#### Problem details
Every line from the one containing "Vzdálenost: 3km" to the end of the records below, written out word for word, is the whole answer.

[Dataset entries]

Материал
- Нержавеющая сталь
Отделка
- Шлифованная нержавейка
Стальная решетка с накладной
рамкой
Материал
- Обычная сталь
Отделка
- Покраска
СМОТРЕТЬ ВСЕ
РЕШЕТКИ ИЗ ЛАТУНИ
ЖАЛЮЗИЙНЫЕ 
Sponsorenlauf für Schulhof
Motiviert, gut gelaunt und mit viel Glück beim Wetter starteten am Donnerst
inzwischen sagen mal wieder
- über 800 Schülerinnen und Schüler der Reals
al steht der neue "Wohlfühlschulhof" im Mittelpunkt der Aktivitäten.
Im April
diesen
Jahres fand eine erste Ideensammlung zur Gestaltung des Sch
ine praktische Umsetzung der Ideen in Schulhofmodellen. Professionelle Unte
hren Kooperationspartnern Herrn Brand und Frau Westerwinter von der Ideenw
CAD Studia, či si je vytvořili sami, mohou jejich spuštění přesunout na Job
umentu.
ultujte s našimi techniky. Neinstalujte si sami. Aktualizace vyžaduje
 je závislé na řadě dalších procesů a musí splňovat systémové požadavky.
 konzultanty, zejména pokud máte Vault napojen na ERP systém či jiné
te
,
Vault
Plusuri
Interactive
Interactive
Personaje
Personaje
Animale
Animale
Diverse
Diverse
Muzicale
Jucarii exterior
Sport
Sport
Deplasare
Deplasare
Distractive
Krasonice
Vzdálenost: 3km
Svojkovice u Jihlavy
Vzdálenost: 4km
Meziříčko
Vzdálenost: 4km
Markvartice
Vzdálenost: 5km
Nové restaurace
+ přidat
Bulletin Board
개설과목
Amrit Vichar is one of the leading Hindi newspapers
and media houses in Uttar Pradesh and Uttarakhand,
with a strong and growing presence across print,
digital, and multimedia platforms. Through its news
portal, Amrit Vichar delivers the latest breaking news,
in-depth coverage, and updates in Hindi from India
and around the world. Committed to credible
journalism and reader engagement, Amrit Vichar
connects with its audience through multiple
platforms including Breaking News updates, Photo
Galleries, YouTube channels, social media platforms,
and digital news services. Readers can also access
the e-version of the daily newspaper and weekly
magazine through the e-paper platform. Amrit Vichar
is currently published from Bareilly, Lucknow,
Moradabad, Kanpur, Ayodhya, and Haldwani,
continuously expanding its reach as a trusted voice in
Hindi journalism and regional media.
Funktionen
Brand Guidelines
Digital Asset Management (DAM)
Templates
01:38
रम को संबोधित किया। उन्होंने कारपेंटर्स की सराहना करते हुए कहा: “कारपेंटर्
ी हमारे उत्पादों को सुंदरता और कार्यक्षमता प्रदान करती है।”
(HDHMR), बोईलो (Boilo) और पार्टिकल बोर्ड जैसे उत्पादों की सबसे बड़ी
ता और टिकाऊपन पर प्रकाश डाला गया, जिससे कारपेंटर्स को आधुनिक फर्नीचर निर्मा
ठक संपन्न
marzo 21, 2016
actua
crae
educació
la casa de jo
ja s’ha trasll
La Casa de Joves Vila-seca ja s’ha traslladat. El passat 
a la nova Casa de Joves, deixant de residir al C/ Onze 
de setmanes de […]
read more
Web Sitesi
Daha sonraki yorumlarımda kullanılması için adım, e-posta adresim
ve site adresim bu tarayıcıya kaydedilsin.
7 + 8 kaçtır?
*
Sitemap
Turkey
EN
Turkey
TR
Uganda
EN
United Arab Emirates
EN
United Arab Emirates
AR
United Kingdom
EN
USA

#### Answer box
Vzdálenost: 3km
Svojkovice u Jihlavy
Vzdálenost: 4km
Meziříčko
Vzdálenost: 4km
Markvartice
Vzdálenost: 5km
Nové restaurace
+ přidat
Bulletin Board
개설과목
Amrit Vichar is one of the leading Hindi newspapers
and media houses in Uttar Pradesh and Uttarakhand,
with a strong and growing presence across print,
digital, and multimedia platforms. Through its news
portal, Amrit Vichar delivers the latest breaking news,
in-depth coverage, and updates in Hindi from India
and around the world. Committed to credible
journalism and reader engagement, Amrit Vichar
connects with its audience through multiple
platforms including Breaking News updates, Photo
Galleries, YouTube channels, social media platforms,
and digital news services. Readers can also access
the e-version of the daily newspaper and weekly
magazine through the e-paper platform. Amrit Vichar
is currently published from Bareilly, Lucknow,
Moradabad, Kanpur, Ayodhya, and Haldwani,
continuously expanding its reach as a trusted voice in
Hindi journalism and regional media.
Funktionen
Brand Guidelines
Digital Asset Management (DAM)
Templates
01:38
रम को संबोधित किया। उन्होंने कारपेंटर्स की सराहना करते हुए कहा: “कारपेंटर्
ी हमारे उत्पादों को सुंदरता और कार्यक्षमता प्रदान करती है।”
(HDHMR), बोईलो (Boilo) और पार्टिकल बोर्ड जैसे उत्पादों की सबसे बड़ी
ता और टिकाऊपन पर प्रकाश डाला गया, जिससे कारपेंटर्स को आधुनिक फर्नीचर निर्मा
ठक संपन्न
marzo 21, 2016
actua
crae
educació
la casa de jo
ja s’ha trasll
La Casa de Joves Vila-seca ja s’ha traslladat. El passat 
a la nova Casa de Joves, deixant de residir al C/ Onze 
de setmanes de […]
read more
Web Sitesi
Daha sonraki yorumlarımda kullanılması için adım, e-posta adresim
ve site adresim bu tarayıcıya kaydedilsin.
7 + 8 kaçtır?
*
Sitemap
Turkey
EN
Turkey
TR
Uganda
EN
United Arab Emirates
EN
United Arab Emirates
AR
United Kingdom
EN
USA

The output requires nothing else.